Friday Foibles: Get Thee To A CFI
You’d think a flight instructor would limit stupidity. You’d be wrong, as many accidents involved CFIs reacting too slowly to student silliness.
Then there’s the Kentucky instructor whose student wouldn’t do anything dumb, so he intervened, setting the Cessna 172’s fuel selector to OFF within, he thought, gliding distance of the runway. Only the instructor was surprised the 172 didn’t reach the airport, and the CFI couldn’t restart the engine before crashing in a field. Not surprisingly, the CFI didn’t make instructor of the year for his realistic training technique.
Consider the Florida CFI in a Piper Arrow who was monitoring (key word) a CFI candidate performing a power-off approach to landing—a really hard landing as it turned out. KA-FWOMPH!
Stunned but undeterred, the future CFI and monitoring CFI took off, tried to raise the gear but couldn’t and lowered it again. They then performed yet another power-off approach and called it quits but were unable to open the door. Help arrived to extricate the monitoring CFI and future CFI, who then marveled at the extensive wing damage.

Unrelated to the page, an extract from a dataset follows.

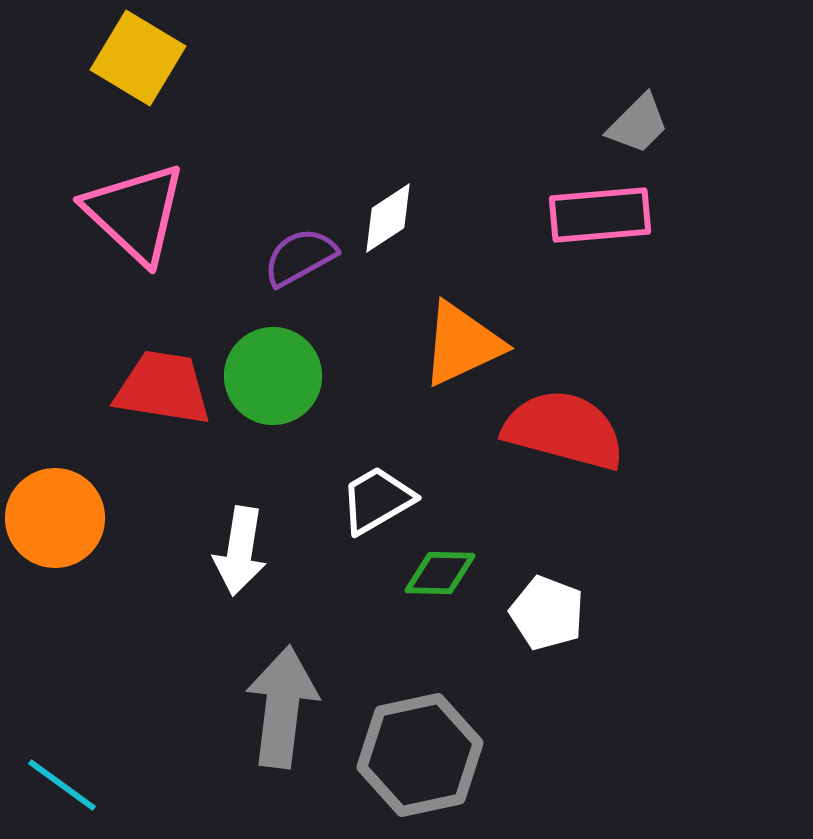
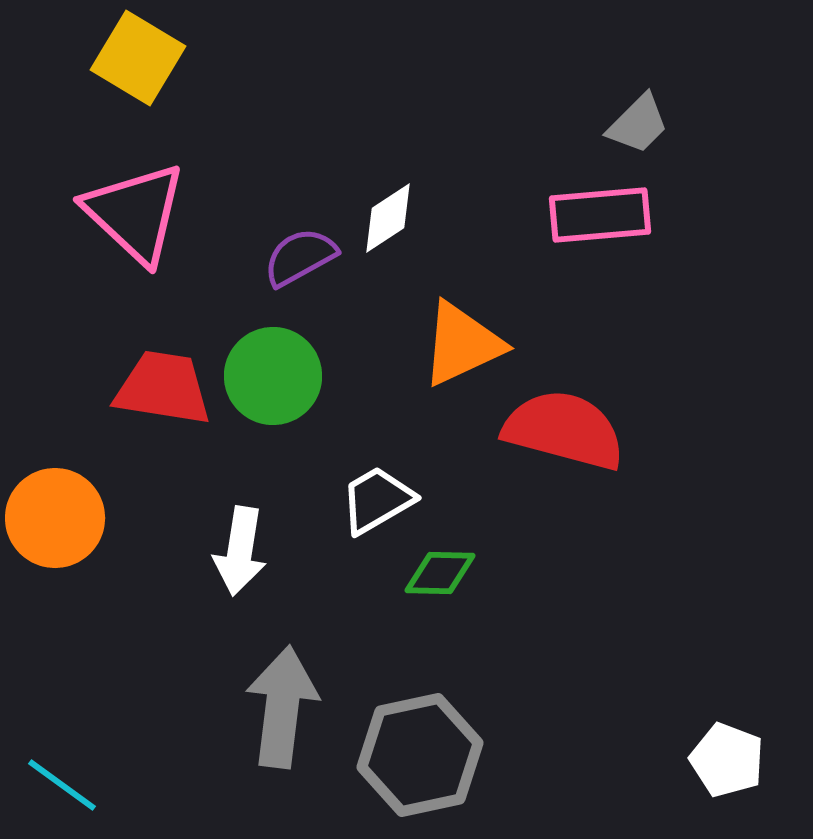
white pentagon: moved 180 px right, 147 px down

In the post-accident interview, the monitoring CFI said that during flight the future CFI was the “full manipulator of the controls” and to emphasize his lack of complicity, added, “I did not do anything.” He didn’t get instructor of the year either.

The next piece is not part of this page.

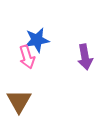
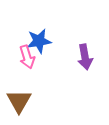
blue star: moved 2 px right, 1 px down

If an accident occurs and no one reports it, is it an accident? Apparently not in these cases beginning first in Florida where a rental Cessna 172 flew 91 hours on 77 training flights with, it’s assumed, 77 preflight inspections without anyone noticing the buckled firewall. Damage was only discovered when a mechanic actually looked at more than the oil dipstick during a 100-hour inspection.
And in Alaska, an air-taxi Cessna 206’s nosewheel hit hard in a bounced landing on a tidal beach. That hardly merits a shrug in Alaska, and perhaps it’s common to take off again, as the pilot did, and did not mention the event to the mechanic who later spotted the substantial firewall damage.